What is required: Please return only the lines from the one showing "Таким образом, больше не" to the end of the entries, keeping both ends and dropping every picture.

Input data:

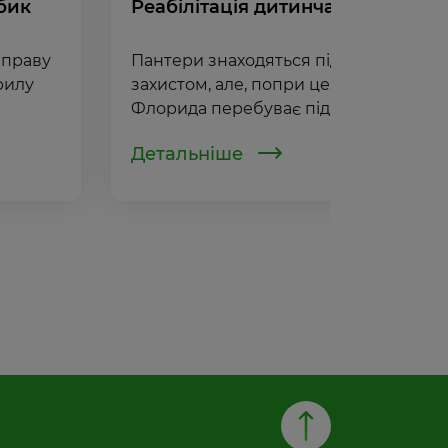
бик
Реабілітація дитинчати пантери
 праву
Пантери знаходяться під державним
рилу
захистом, але, попри це, їх популяція 
Флорида перебуває під загрозою. ...
Детальніше
Сторінка 3 із 3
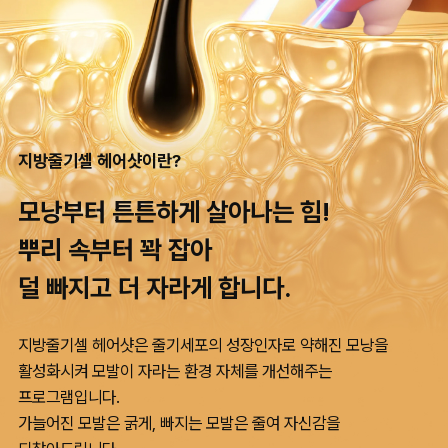
지방줄기셀 헤어샷이란?
모낭부터 튼튼하게 살아나는 힘!
뿌리 속부터 꽉 잡아
덜 빠지고 더 자라게 합니다.
지방줄기셀 헤어샷은 줄기세포의 성장인자로 약해진 모낭을
활성화시켜 모발이 자라는 환경 자체를 개선해주는
프로그램입니다.
가늘어진 모발은 굵게, 빠지는 모발은 줄여 자신감을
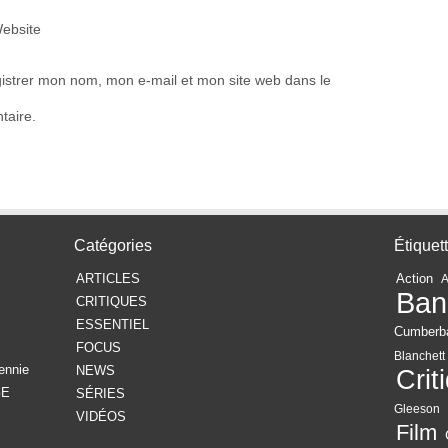
ebsite
istrer mon nom, mon e-mail et mon site web dans le
taire.
Catégories
Étiquet
ARTICLES
Action
Ban
CRITIQUES
ESSENTIEL
Cumberb
FOCUS
Blanchett
ennie
NEWS
Crit
GE
SÉRIES
Gleeson
VIDÉOS
Film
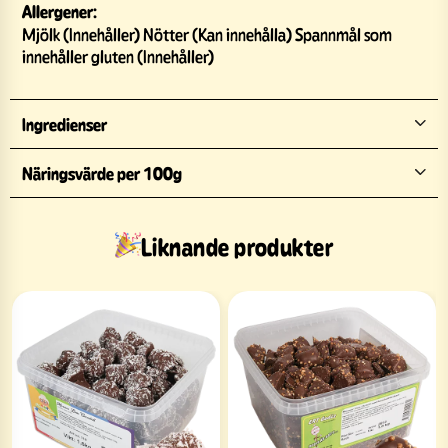
Allergener:
Mjölk (Innehåller) Nötter (Kan innehålla) Spannmål som
innehåller gluten (Innehåller)
Ingredienser
Näringsvärde per 100g
Liknande produkter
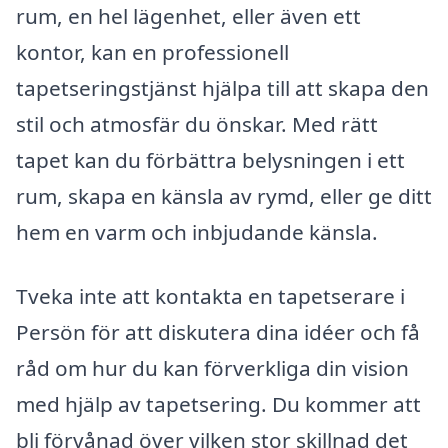
rum, en hel lägenhet, eller även ett
kontor, kan en professionell
tapetseringstjänst hjälpa till att skapa den
stil och atmosfär du önskar. Med rätt
tapet kan du förbättra belysningen i ett
rum, skapa en känsla av rymd, eller ge ditt
hem en varm och inbjudande känsla.
Tveka inte att kontakta en tapetserare i
Persön för att diskutera dina idéer och få
råd om hur du kan förverkliga din vision
med hjälp av tapetsering. Du kommer att
bli förvånad över vilken stor skillnad det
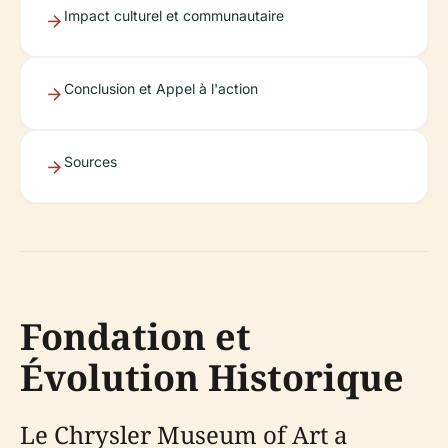
Impact culturel et communautaire
Conclusion et Appel à l'action
Sources
Fondation et
Évolution Historique
Le Chrysler Museum of Art a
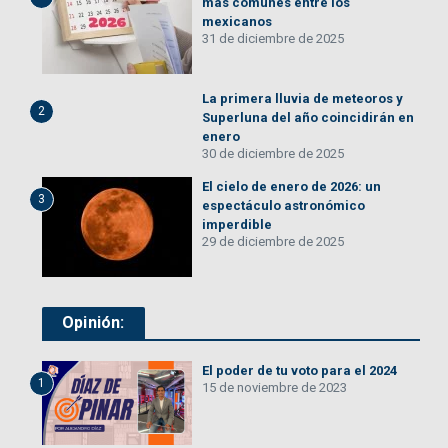
más comunes entre los
mexicanos
31 de diciembre de 2025
La primera lluvia de meteoros y
2
Superluna del año coincidirán en
enero
30 de diciembre de 2025
El cielo de enero de 2026: un
3
espectáculo astronómico
imperdible
29 de diciembre de 2025
Opinión:
El poder de tu voto para el 2024
1
15 de noviembre de 2023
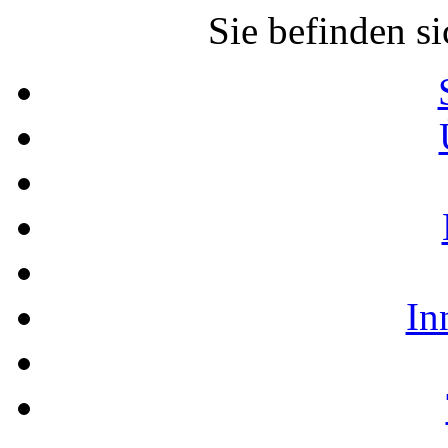
Sie befinden si
In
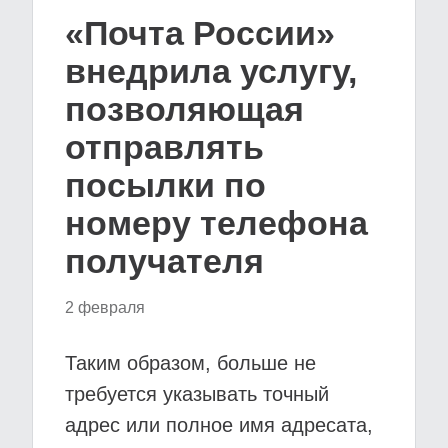
«Почта России»
внедрила услугу,
позволяющая
отправлять
посылки по
номеру телефона
получателя
2 февраля
Таким образом, больше не
требуется указывать точный
адрес или полное имя адресата,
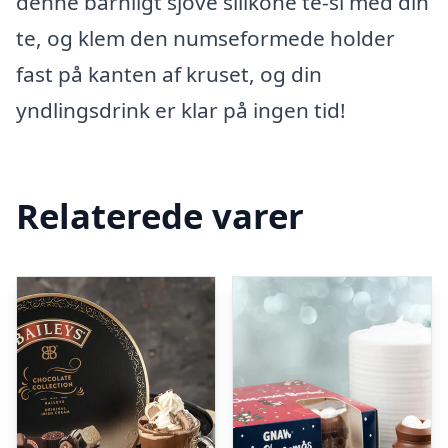
denne barnligt sjove silikone te-si med din
te, og klem den numseformede holder
fast på kanten af kruset, og din
yndlingsdrink er klar på ingen tid!
Relaterede varer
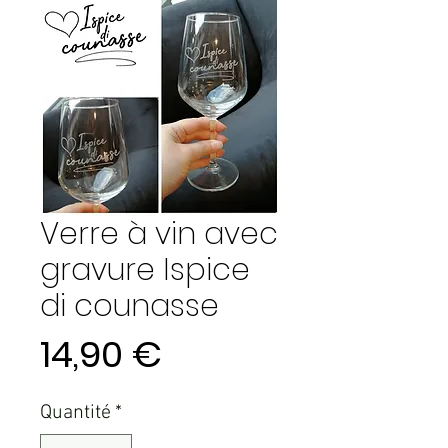
Verre à vin avec
gravure Ispice
di counasse
Prix
14,90 €
Quantité
*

Output for this task:
Таким образом, больше не
требуется указывать точный
адрес или полное имя адресата,
denne barnligt sjove silikone te-si med din
te, og klem den numseformede holder
fast på kanten af kruset, og din
yndlingsdrink er klar på ingen tid!
Relaterede varer
Verre à vin avec
gravure Ispice
di counasse
Prix
14,90 €
Quantité
*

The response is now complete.